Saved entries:

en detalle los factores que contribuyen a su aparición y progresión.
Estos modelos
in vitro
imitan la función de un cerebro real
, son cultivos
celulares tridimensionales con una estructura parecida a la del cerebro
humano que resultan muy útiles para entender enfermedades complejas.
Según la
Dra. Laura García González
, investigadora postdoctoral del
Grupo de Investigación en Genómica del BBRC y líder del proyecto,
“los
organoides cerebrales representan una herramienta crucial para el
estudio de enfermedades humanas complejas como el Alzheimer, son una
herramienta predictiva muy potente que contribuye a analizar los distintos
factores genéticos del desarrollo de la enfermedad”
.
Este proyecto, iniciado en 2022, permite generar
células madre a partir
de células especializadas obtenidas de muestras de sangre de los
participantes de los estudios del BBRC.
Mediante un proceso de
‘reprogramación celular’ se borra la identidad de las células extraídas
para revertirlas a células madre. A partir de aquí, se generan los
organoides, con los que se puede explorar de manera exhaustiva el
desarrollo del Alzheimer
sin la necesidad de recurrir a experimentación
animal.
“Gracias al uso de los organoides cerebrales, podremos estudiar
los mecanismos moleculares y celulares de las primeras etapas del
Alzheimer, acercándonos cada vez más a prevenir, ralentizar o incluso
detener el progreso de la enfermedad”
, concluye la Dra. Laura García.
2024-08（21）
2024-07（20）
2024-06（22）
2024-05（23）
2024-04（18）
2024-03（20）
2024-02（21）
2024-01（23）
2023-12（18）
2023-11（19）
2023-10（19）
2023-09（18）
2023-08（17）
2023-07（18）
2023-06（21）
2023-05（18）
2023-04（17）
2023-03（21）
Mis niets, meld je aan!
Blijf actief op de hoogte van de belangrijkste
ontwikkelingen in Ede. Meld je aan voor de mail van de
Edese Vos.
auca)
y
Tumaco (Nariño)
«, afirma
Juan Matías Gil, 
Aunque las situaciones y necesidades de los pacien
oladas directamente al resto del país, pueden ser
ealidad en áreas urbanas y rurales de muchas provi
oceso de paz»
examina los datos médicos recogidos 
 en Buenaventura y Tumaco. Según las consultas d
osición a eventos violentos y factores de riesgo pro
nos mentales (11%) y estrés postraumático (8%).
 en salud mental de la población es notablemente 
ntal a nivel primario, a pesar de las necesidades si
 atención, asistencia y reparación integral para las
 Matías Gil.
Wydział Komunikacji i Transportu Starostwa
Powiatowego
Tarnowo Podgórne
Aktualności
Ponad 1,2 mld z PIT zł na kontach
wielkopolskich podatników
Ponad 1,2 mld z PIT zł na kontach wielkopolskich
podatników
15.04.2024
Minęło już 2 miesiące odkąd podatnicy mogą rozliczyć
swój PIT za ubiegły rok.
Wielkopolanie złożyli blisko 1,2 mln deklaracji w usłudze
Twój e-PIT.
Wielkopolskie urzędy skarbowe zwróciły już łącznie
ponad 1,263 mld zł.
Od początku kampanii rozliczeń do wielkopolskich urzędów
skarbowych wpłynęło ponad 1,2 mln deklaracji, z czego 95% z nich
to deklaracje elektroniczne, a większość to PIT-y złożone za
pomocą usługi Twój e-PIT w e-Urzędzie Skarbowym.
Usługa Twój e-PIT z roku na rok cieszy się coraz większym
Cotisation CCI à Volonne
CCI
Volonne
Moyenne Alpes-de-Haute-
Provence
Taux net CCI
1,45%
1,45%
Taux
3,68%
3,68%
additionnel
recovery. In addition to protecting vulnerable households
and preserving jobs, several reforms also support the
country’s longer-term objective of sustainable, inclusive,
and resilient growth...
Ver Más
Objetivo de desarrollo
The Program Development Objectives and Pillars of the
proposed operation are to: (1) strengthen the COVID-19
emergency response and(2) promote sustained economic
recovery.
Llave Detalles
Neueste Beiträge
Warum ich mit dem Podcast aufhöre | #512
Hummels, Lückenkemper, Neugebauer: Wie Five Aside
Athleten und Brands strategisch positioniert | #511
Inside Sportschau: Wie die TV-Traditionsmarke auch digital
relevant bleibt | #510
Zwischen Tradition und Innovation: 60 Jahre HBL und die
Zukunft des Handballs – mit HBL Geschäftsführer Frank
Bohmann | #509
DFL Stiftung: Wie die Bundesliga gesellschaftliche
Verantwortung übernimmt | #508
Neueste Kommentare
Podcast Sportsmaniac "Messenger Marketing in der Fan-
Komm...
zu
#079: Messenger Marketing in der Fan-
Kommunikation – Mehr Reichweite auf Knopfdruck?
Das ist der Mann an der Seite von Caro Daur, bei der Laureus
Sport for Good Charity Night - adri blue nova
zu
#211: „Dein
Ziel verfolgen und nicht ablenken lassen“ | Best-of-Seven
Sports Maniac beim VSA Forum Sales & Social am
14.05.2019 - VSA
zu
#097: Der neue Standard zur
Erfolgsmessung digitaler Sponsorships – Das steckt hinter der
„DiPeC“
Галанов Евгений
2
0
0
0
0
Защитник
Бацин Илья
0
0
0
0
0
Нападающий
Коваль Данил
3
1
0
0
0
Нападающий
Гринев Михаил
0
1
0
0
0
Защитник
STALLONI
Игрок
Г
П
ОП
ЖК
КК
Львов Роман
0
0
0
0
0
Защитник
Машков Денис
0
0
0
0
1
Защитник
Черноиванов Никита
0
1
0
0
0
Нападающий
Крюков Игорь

What is required :: Down to the last line, retype the entries above exactly.

Solved problem ::
en detalle los factores que contribuyen a su aparición y progresión.
Estos modelos
in vitro
imitan la función de un cerebro real
, son cultivos
celulares tridimensionales con una estructura parecida a la del cerebro
humano que resultan muy útiles para entender enfermedades complejas.
Según la
Dra. Laura García González
, investigadora postdoctoral del
Grupo de Investigación en Genómica del BBRC y líder del proyecto,
“los
organoides cerebrales representan una herramienta crucial para el
estudio de enfermedades humanas complejas como el Alzheimer, son una
herramienta predictiva muy potente que contribuye a analizar los distintos
factores genéticos del desarrollo de la enfermedad”
.
Este proyecto, iniciado en 2022, permite generar
células madre a partir
de células especializadas obtenidas de muestras de sangre de los
participantes de los estudios del BBRC.
Mediante un proceso de
‘reprogramación celular’ se borra la identidad de las células extraídas
para revertirlas a células madre. A partir de aquí, se generan los
organoides, con los que se puede explorar de manera exhaustiva el
desarrollo del Alzheimer
sin la necesidad de recurrir a experimentación
animal.
“Gracias al uso de los organoides cerebrales, podremos estudiar
los mecanismos moleculares y celulares de las primeras etapas del
Alzheimer, acercándonos cada vez más a prevenir, ralentizar o incluso
detener el progreso de la enfermedad”
, concluye la Dra. Laura García.
2024-08（21）
2024-07（20）
2024-06（22）
2024-05（23）
2024-04（18）
2024-03（20）
2024-02（21）
2024-01（23）
2023-12（18）
2023-11（19）
2023-10（19）
2023-09（18）
2023-08（17）
2023-07（18）
2023-06（21）
2023-05（18）
2023-04（17）
2023-03（21）
Mis niets, meld je aan!
Blijf actief op de hoogte van de belangrijkste
ontwikkelingen in Ede. Meld je aan voor de mail van de
Edese Vos.
auca)
y
Tumaco (Nariño)
«, afirma
Juan Matías Gil, 
Aunque las situaciones y necesidades de los pacien
oladas directamente al resto del país, pueden ser
ealidad en áreas urbanas y rurales de muchas provi
oceso de paz»
examina los datos médicos recogidos 
 en Buenaventura y Tumaco. Según las consultas d
osición a eventos violentos y factores de riesgo pro
nos mentales (11%) y estrés postraumático (8%).
 en salud mental de la población es notablemente 
ntal a nivel primario, a pesar de las necesidades si
 atención, asistencia y reparación integral para las
 Matías Gil.
Wydział Komunikacji i Transportu Starostwa
Powiatowego
Tarnowo Podgórne
Aktualności
Ponad 1,2 mld z PIT zł na kontach
wielkopolskich podatników
Ponad 1,2 mld z PIT zł na kontach wielkopolskich
podatników
15.04.2024
Minęło już 2 miesiące odkąd podatnicy mogą rozliczyć
swój PIT za ubiegły rok.
Wielkopolanie złożyli blisko 1,2 mln deklaracji w usłudze
Twój e-PIT.
Wielkopolskie urzędy skarbowe zwróciły już łącznie
ponad 1,263 mld zł.
Od początku kampanii rozliczeń do wielkopolskich urzędów
skarbowych wpłynęło ponad 1,2 mln deklaracji, z czego 95% z nich
to deklaracje elektroniczne, a większość to PIT-y złożone za
pomocą usługi Twój e-PIT w e-Urzędzie Skarbowym.
Usługa Twój e-PIT z roku na rok cieszy się coraz większym
Cotisation CCI à Volonne
CCI
Volonne
Moyenne Alpes-de-Haute-
Provence
Taux net CCI
1,45%
1,45%
Taux
3,68%
3,68%
additionnel
recovery. In addition to protecting vulnerable households
and preserving jobs, several reforms also support the
country’s longer-term objective of sustainable, inclusive,
and resilient growth...
Ver Más
Objetivo de desarrollo
The Program Development Objectives and Pillars of the
proposed operation are to: (1) strengthen the COVID-19
emergency response and(2) promote sustained economic
recovery.
Llave Detalles
Neueste Beiträge
Warum ich mit dem Podcast aufhöre | #512
Hummels, Lückenkemper, Neugebauer: Wie Five Aside
Athleten und Brands strategisch positioniert | #511
Inside Sportschau: Wie die TV-Traditionsmarke auch digital
relevant bleibt | #510
Zwischen Tradition und Innovation: 60 Jahre HBL und die
Zukunft des Handballs – mit HBL Geschäftsführer Frank
Bohmann | #509
DFL Stiftung: Wie die Bundesliga gesellschaftliche
Verantwortung übernimmt | #508
Neueste Kommentare
Podcast Sportsmaniac "Messenger Marketing in der Fan-
Komm...
zu
#079: Messenger Marketing in der Fan-
Kommunikation – Mehr Reichweite auf Knopfdruck?
Das ist der Mann an der Seite von Caro Daur, bei der Laureus
Sport for Good Charity Night - adri blue nova
zu
#211: „Dein
Ziel verfolgen und nicht ablenken lassen“ | Best-of-Seven
Sports Maniac beim VSA Forum Sales & Social am
14.05.2019 - VSA
zu
#097: Der neue Standard zur
Erfolgsmessung digitaler Sponsorships – Das steckt hinter der
„DiPeC“
Галанов Евгений
2
0
0
0
0
Защитник
Бацин Илья
0
0
0
0
0
Нападающий
Коваль Данил
3
1
0
0
0
Нападающий
Гринев Михаил
0
1
0
0
0
Защитник
STALLONI
Игрок
Г
П
ОП
ЖК
КК
Львов Роман
0
0
0
0
0
Защитник
Машков Денис
0
0
0
0
1
Защитник
Черноиванов Никита
0
1
0
0
0
Нападающий
Крюков Игорь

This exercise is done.